» **ACTIVITY**
Look through the entries and report how many lines include the word "Tales". Give the number alone.
─── DATA FOR ANALYSIS
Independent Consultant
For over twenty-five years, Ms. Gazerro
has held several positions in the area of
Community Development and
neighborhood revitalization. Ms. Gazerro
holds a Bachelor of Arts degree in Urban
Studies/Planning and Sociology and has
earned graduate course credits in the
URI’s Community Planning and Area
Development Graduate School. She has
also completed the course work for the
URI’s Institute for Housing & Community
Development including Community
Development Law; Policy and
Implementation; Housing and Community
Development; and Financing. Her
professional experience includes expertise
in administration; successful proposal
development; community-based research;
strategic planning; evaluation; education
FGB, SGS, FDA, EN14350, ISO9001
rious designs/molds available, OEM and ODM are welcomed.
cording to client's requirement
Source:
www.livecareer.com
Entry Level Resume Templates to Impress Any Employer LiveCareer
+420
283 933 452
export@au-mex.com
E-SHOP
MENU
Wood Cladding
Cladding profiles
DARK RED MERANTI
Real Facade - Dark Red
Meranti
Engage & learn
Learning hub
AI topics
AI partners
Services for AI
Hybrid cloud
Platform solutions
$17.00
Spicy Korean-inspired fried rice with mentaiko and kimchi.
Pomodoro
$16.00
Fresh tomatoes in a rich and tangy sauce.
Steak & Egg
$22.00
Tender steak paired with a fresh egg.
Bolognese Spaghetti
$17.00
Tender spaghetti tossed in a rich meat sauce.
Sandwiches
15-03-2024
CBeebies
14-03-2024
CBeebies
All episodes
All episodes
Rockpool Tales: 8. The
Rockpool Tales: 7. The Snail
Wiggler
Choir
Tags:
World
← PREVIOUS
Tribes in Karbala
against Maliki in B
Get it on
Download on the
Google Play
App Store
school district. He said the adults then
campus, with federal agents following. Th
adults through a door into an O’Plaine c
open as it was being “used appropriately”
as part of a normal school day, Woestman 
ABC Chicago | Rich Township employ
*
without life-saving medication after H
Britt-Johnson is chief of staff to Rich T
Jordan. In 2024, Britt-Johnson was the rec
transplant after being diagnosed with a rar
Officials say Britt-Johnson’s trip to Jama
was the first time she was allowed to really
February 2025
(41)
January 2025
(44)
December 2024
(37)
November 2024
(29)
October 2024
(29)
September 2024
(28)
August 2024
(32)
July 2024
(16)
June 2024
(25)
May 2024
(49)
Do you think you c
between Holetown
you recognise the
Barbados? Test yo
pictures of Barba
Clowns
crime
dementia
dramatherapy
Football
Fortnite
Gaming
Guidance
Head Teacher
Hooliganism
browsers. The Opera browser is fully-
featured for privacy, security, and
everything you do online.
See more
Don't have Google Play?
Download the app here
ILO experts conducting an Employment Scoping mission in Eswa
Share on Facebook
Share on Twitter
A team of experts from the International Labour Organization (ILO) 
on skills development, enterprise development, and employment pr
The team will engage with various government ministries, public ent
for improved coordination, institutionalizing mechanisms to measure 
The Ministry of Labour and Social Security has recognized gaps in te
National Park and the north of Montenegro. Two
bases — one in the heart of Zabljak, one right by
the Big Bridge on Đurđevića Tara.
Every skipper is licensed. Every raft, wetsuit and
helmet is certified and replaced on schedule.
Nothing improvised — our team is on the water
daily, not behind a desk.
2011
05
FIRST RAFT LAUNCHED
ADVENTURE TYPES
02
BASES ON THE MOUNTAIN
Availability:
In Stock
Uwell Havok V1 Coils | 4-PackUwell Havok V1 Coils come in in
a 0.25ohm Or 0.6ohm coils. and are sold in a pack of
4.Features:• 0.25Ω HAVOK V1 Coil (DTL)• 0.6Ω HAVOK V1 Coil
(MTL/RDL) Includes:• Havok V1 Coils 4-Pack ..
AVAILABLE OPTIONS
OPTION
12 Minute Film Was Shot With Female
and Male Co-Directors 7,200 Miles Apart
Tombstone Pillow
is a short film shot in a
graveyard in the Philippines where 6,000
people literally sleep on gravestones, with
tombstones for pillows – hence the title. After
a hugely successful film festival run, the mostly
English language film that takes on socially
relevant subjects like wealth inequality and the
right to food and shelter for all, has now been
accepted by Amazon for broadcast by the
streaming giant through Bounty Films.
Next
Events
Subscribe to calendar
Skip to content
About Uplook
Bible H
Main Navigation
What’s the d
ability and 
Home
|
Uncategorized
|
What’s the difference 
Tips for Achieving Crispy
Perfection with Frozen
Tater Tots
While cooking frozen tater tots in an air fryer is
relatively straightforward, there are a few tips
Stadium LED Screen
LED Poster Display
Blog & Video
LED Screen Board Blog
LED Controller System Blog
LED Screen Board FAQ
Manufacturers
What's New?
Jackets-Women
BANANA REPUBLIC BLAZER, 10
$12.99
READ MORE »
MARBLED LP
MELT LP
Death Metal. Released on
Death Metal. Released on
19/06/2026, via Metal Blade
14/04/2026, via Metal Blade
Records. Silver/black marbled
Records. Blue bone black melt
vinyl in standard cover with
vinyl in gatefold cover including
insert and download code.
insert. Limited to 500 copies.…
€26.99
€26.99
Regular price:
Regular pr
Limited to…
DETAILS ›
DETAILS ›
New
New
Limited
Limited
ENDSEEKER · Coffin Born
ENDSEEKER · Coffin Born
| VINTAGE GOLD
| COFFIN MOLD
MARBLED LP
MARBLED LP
──────
» **RESPONSE BOX**
2